Similar attempts had been made, the report says, to trap the activists arrested alongside Wilson. A 2019 investigation by The Wire, in partnership with Amnesty International’s digital team, also found similar digital attacks targeting activists openly helping and supporting the accused in the Bhima Koregaon case. The Wire report found “these emails were specially crafted to bait journalists or activists,” and were designed to give the cyberattacker “full visibility and control of your computer: access to all your files, your camera, it can take screenshots, and record everything you type on your keyboard.”

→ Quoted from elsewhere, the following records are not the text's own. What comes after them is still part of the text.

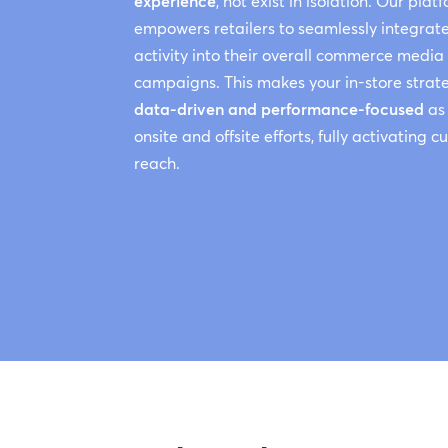
experience
, not exist in isolation. Our plat
empowers retailers to seamlessly integrate
activity into their overall commerce media
campaigns. This makes your in-store strat
data-driven and performance-focused
as
onsite and offsite efforts, fully activating 
reach.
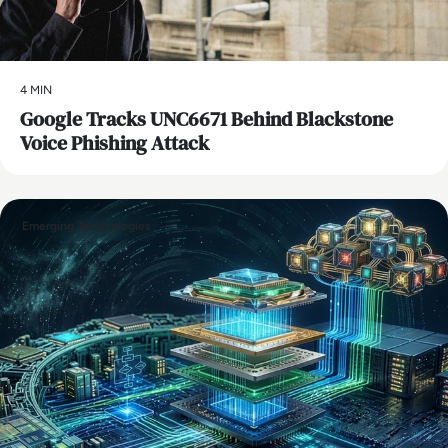
4 MIN
Google Tracks UNC6671 Behind Blackstone
Voice Phishing Attack
Emerging Technologies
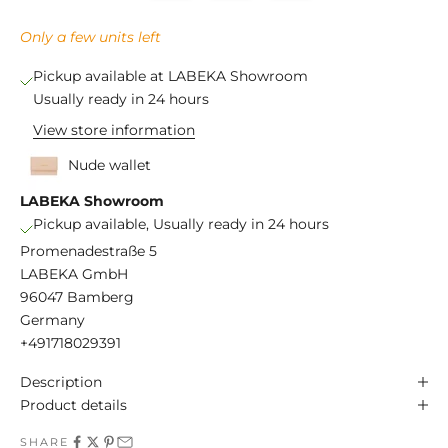
Only a few units left
Pickup available at LABEKA Showroom
Usually ready in 24 hours
View store information
Nude wallet
LABEKA Showroom
Pickup available, Usually ready in 24 hours
Promenadestraße 5
LABEKA GmbH
96047 Bamberg
Germany
+491718029391
Description
Product details
SHARE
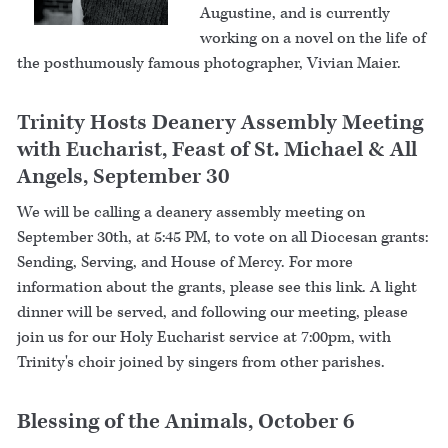
Augustine, and is currently
working on a novel on the life of
the posthumously famous photographer, Vivian Maier.
Trinity Hosts Deanery Assembly Meeting
with Eucharist, Feast of St. Michael & All
Angels, September 30
We will be calling a deanery assembly meeting on
September 30th, at 5:45 PM, to vote on all Diocesan grants:
Sending, Serving, and House of Mercy. For more
information about the grants, please see this link. A light
dinner will be served, and following our meeting, please
join us for our Holy Eucharist service at 7:00pm, with
Trinity's choir joined by singers from other parishes.
Blessing of the Animals, October 6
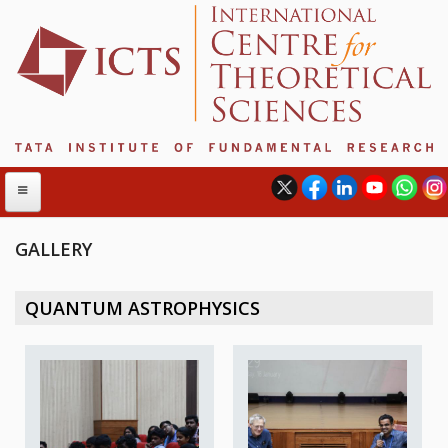
GALLERY
ABOUT
QUANTUM ASTROPHYSICS
ABOUT ICTS
INTERNATIONAL ADVISORY BOARD
MANAGEMENT BOARD
PROGRAM COMMITTEE
DIRECTOR'S PAGE
NEWSLETTER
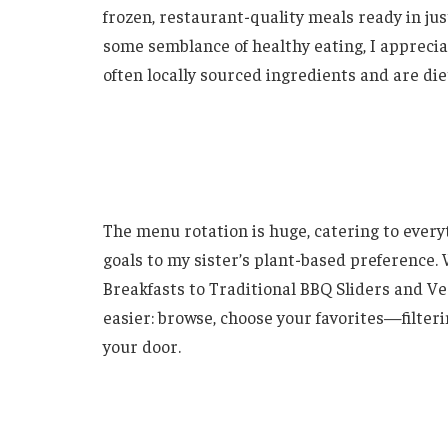
frozen, restaurant-quality meals ready in ju
some semblance of healthy eating, I appreciat
often locally sourced ingredients and are di
The menu rotation is huge, catering to every
goals to my sister’s plant-based preference.
Breakfasts to Traditional BBQ Sliders and Ve
easier: browse, choose your favorites—filteri
your door.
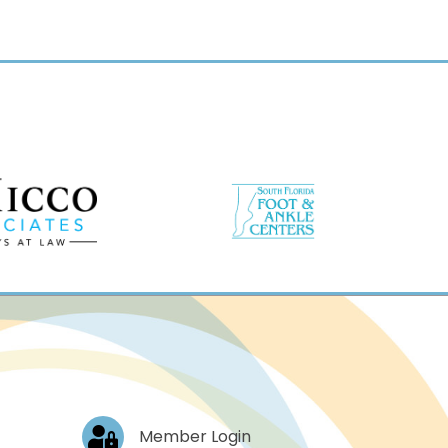
Log In
Member Login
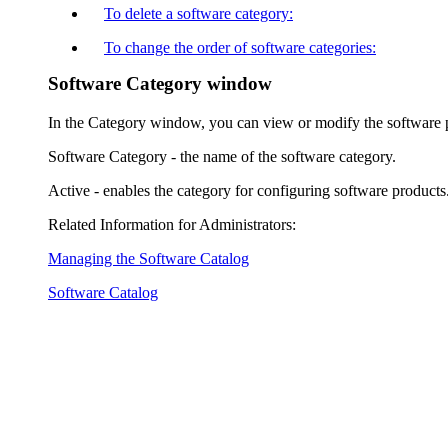
To delete a software category:
To change the order of software categories:
Software Category window
In the
Category
window, you can view or modify the software p
Software Category
- the name of the software category.
Active
- enables the category for configuring software products
Related Information for Administrators:
Managing the Software Catalog
Software Catalog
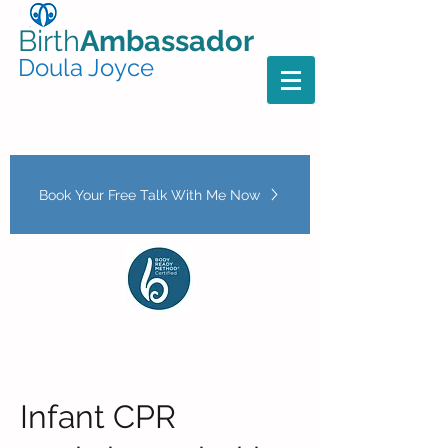
Birth
Ambassador
Doula Joyce
Book Your Free Talk With Me Now
Infant CPR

The current report adds yet another confirmation to investigations Indian publications have already carried out; by 2020, The Caravan had already pointed out several technical anomalies in the digital evidence gathered by the police against the Bhima Koregaon accused, even sounding the alarm about the presence of malware in Wilson’s hard drive and the potential illegitimacy of the police’s evidence.
Despite plenty of evidence to contradict the prosecution’s case, the Bhima Koregaon accused have been denied bail time again, suffering imprisonment during the Covid19 pandemic. Their case is currently under the jurisdiction of the central government, overseen by the Home Ministry-governed National Investigation Agency. Whether or not this latest confirmation of evidence tampering can achieve what past investigations and revelations could not, remains to be seen.